DATA SUPPLIED
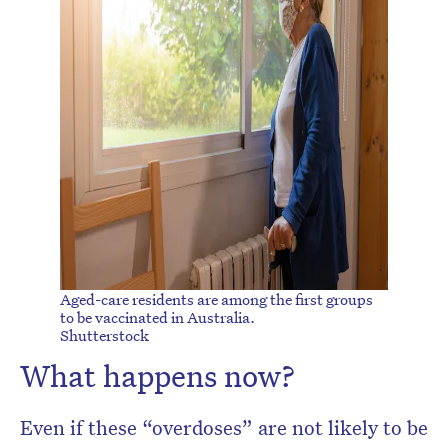
Aged-care residents are among the first groups
to be vaccinated in Australia.
Shutterstock
What happens now?
Even if these “overdoses” are not likely to be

TRY IT
Could you give the listing above again word for word, without any pictures?

RESPONSE AREA
Aged-care residents are among the first groups
to be vaccinated in Australia.
Shutterstock
What happens now?
Even if these “overdoses” are not likely to be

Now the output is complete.